→ **Your instructions**:
Output the data below in full, character for character.
** Stored data follows **
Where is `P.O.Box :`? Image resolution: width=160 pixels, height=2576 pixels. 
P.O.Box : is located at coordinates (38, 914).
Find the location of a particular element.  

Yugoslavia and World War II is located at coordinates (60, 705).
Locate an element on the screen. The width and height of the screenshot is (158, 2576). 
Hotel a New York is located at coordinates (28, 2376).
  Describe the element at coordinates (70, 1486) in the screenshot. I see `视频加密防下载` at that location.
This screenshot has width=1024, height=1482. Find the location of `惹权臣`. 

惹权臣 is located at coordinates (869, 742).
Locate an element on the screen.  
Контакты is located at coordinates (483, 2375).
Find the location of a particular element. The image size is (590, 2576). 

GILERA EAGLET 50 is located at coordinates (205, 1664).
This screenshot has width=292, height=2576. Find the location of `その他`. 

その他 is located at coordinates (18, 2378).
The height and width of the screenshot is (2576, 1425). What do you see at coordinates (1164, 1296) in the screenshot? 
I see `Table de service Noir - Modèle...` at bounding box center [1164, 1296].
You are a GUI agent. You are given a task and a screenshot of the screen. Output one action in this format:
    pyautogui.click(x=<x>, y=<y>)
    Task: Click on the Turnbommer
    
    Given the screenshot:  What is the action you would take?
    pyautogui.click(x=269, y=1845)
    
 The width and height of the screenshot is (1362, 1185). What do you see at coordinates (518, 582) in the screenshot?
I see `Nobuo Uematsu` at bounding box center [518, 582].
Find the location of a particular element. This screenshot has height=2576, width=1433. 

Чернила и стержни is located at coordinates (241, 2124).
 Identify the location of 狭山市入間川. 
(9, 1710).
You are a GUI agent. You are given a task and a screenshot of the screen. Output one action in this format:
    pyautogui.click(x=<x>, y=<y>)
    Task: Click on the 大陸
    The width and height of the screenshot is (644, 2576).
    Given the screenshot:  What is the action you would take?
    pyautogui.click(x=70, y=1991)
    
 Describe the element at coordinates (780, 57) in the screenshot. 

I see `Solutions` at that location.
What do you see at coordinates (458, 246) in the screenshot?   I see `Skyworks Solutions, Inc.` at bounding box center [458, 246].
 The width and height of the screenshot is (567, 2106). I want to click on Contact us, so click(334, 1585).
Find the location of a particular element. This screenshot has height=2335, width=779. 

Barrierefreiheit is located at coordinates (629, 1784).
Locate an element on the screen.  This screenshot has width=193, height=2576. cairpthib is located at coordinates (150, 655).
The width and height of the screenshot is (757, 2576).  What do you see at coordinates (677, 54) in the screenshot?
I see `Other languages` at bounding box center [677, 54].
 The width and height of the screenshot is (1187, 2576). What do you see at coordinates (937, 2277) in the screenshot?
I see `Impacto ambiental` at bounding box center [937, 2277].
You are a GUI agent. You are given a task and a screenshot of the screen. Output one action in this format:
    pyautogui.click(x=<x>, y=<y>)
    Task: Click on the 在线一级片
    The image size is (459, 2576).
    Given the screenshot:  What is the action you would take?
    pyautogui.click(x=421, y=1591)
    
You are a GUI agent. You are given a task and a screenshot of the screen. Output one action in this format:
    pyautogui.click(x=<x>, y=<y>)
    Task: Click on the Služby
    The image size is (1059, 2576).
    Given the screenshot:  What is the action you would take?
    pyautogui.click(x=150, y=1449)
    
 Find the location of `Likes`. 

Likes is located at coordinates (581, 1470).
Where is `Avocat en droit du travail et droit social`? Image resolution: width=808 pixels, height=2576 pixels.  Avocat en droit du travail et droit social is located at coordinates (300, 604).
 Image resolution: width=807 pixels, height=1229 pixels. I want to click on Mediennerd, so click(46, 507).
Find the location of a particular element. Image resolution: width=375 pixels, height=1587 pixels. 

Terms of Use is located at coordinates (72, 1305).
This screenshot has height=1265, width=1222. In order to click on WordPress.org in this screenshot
** End of Stored data **
→ **Answer box**:
Where is `P.O.Box :`? Image resolution: width=160 pixels, height=2576 pixels. 
P.O.Box : is located at coordinates (38, 914).
Find the location of a particular element.  

Yugoslavia and World War II is located at coordinates (60, 705).
Locate an element on the screen. The width and height of the screenshot is (158, 2576). 
Hotel a New York is located at coordinates (28, 2376).
  Describe the element at coordinates (70, 1486) in the screenshot. I see `视频加密防下载` at that location.
This screenshot has width=1024, height=1482. Find the location of `惹权臣`. 

惹权臣 is located at coordinates (869, 742).
Locate an element on the screen.  
Контакты is located at coordinates (483, 2375).
Find the location of a particular element. The image size is (590, 2576). 

GILERA EAGLET 50 is located at coordinates (205, 1664).
This screenshot has width=292, height=2576. Find the location of `その他`. 

その他 is located at coordinates (18, 2378).
The height and width of the screenshot is (2576, 1425). What do you see at coordinates (1164, 1296) in the screenshot? 
I see `Table de service Noir - Modèle...` at bounding box center [1164, 1296].
You are a GUI agent. You are given a task and a screenshot of the screen. Output one action in this format:
    pyautogui.click(x=<x>, y=<y>)
    Task: Click on the Turnbommer
    
    Given the screenshot:  What is the action you would take?
    pyautogui.click(x=269, y=1845)
    
 The width and height of the screenshot is (1362, 1185). What do you see at coordinates (518, 582) in the screenshot?
I see `Nobuo Uematsu` at bounding box center [518, 582].
Find the location of a particular element. This screenshot has height=2576, width=1433. 

Чернила и стержни is located at coordinates (241, 2124).
 Identify the location of 狭山市入間川. 
(9, 1710).
You are a GUI agent. You are given a task and a screenshot of the screen. Output one action in this format:
    pyautogui.click(x=<x>, y=<y>)
    Task: Click on the 大陸
    The width and height of the screenshot is (644, 2576).
    Given the screenshot:  What is the action you would take?
    pyautogui.click(x=70, y=1991)
    
 Describe the element at coordinates (780, 57) in the screenshot. 

I see `Solutions` at that location.
What do you see at coordinates (458, 246) in the screenshot?   I see `Skyworks Solutions, Inc.` at bounding box center [458, 246].
 The width and height of the screenshot is (567, 2106). I want to click on Contact us, so click(334, 1585).
Find the location of a particular element. This screenshot has height=2335, width=779. 

Barrierefreiheit is located at coordinates (629, 1784).
Locate an element on the screen.  This screenshot has width=193, height=2576. cairpthib is located at coordinates (150, 655).
The width and height of the screenshot is (757, 2576).  What do you see at coordinates (677, 54) in the screenshot?
I see `Other languages` at bounding box center [677, 54].
 The width and height of the screenshot is (1187, 2576). What do you see at coordinates (937, 2277) in the screenshot?
I see `Impacto ambiental` at bounding box center [937, 2277].
You are a GUI agent. You are given a task and a screenshot of the screen. Output one action in this format:
    pyautogui.click(x=<x>, y=<y>)
    Task: Click on the 在线一级片
    The image size is (459, 2576).
    Given the screenshot:  What is the action you would take?
    pyautogui.click(x=421, y=1591)
    
You are a GUI agent. You are given a task and a screenshot of the screen. Output one action in this format:
    pyautogui.click(x=<x>, y=<y>)
    Task: Click on the Služby
    The image size is (1059, 2576).
    Given the screenshot:  What is the action you would take?
    pyautogui.click(x=150, y=1449)
    
 Find the location of `Likes`. 

Likes is located at coordinates (581, 1470).
Where is `Avocat en droit du travail et droit social`? Image resolution: width=808 pixels, height=2576 pixels.  Avocat en droit du travail et droit social is located at coordinates (300, 604).
 Image resolution: width=807 pixels, height=1229 pixels. I want to click on Mediennerd, so click(46, 507).
Find the location of a particular element. Image resolution: width=375 pixels, height=1587 pixels. 

Terms of Use is located at coordinates (72, 1305).
This screenshot has height=1265, width=1222. In order to click on WordPress.org in this screenshot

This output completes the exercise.